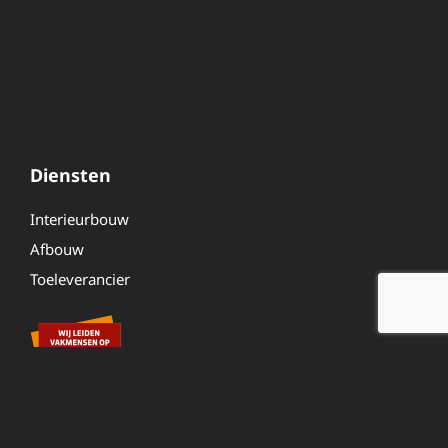
Diensten
Interieurbouw
Afbouw
Toeleverancier
Overig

───

**Your goal**:
Your response must reproduce the listing above word for word and must contain none of its pictures.

**Solution**:
Diensten
Interieurbouw
Afbouw
Toeleverancier
Overig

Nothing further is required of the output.